Guess he will not be sending people to read Grits or any Mike Ward reports on his amazing reforms.

Gritsforbreakfast said...

9:54, Yes, the juvie institutions still have problems, but the truth is Madden and Whitmire's fix to reduce juvie inmates populations has been a roaring success. TYC now houses about 1,100 youth after maxxing out at 5,000, and the units were depopulated without harming public safety (juvie crime continued to fall). That's a huge accomplishment. The Lege refused to truly reform the institutions because of cost and so let the problems fester - a problem for which Madden is not unilaterally to blame - but de-incarceration piece has succeeded beyond all expectations, snarky anonymous trolling aside.

Anonymous said...

They have to find money. No new prisons will be built for a very long time. Prisoners are low on the list because they don't vote as much. Hopefully, Probation, Adult and Juvenile, will not have to suffer cuts. Stay the course and all will be ok.

Anonymous said...

Grits, I would respectfully submit the reduction in TYC commitments is far more a result of the leadership of the old TJPC and the efforts of the probation departments across the state. They worked together to disperse the funds in a way that every department was able to better serve youthful offenders and create programs or contract with programs to divert kids away from TYC.

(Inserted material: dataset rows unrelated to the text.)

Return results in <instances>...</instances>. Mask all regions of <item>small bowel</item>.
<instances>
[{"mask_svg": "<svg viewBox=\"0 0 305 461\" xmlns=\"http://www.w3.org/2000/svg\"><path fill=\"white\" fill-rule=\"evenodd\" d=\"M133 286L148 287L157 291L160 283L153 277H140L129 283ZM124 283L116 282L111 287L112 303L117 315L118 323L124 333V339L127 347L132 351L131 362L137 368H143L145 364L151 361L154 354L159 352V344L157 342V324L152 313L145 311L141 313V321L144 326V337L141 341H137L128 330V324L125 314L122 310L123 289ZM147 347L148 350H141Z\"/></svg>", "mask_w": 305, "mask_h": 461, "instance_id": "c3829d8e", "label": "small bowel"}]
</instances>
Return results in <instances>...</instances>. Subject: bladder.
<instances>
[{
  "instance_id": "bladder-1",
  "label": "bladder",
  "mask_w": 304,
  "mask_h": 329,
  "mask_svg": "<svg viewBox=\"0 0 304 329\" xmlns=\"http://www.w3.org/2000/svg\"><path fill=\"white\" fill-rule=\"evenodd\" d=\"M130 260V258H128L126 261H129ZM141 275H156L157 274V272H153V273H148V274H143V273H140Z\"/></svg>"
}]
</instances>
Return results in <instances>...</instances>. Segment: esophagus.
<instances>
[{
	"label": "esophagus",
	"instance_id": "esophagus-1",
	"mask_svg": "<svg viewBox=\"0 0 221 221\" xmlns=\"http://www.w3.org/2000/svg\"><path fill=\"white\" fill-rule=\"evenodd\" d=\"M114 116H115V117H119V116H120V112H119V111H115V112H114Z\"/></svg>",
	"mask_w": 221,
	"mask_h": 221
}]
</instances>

The work done in the departments is often forgotten when passing out praise to the media grabbers. TJPC and the field did a good job making chicken salad out of..... You know the rest of it!

FleaStiff said...

Its not Over-Incarceration, its Under Support of the Prison Industry.

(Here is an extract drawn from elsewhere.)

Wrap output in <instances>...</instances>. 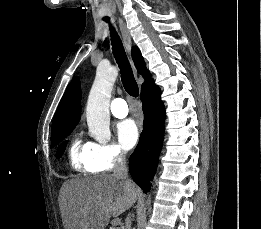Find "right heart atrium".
<instances>
[{"instance_id":"obj_1","label":"right heart atrium","mask_w":261,"mask_h":229,"mask_svg":"<svg viewBox=\"0 0 261 229\" xmlns=\"http://www.w3.org/2000/svg\"><path fill=\"white\" fill-rule=\"evenodd\" d=\"M92 144L90 164L94 172H109L125 164L126 153L116 142L102 141Z\"/></svg>"}]
</instances>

If California's courts have placed strain on county jails then we must build more county jails and hire more county jail guards so as to fully incarcerate and keep incarcerated the criminal element and do it at the juvenile level so as to stop the breeding of criminals.

Gritsforbreakfast said...

I agree with that, 7:37, but to give credit where it's due, it was the Lege who decided to let the money follow the youth so there'd be programming at the local level. TJPC did a good job with implementation, but they were implementing a legislative policy.

Anonymous said...

I dont think Joan Huffman can do the job. She is very closed minded.

Anonymous said...

You are probably not aware it was juvenile probation departments that proposed the money follows the child concept. SouthEast Texas Chief's pilot project was the first of several that others piggybacked on and it was a plan developed by 1 person, Carter from Fort Bend, as just a concept of how the county entities might be able to do this. Coleman in Whitmire's office took that concept, told Whitmire it was a done deal and he took off with it. Got Carter in hot water because the other SE chiefs had not even seen it. Behold North East and Central chiefs associations took the concept and jumped on it. Miracle upon Miracle TJPC supported the concept and it went statewide. Carter went from scapegoat to hero, but most people don't know this cause he was just a lowly stats person who is now chief out west. Our SE chief's region first shyed away from the concept but as momentum gained so did the support because money was attached. So, legislators proposed the bills because us citizens cannot do so, but it was a citizen that developed the plan.

Anonymous said...

Money following the kid, everyone had been discussing that for years before Carter came on board. The back door folks are just getting Carters name out there since his mentor will some be going off the Board.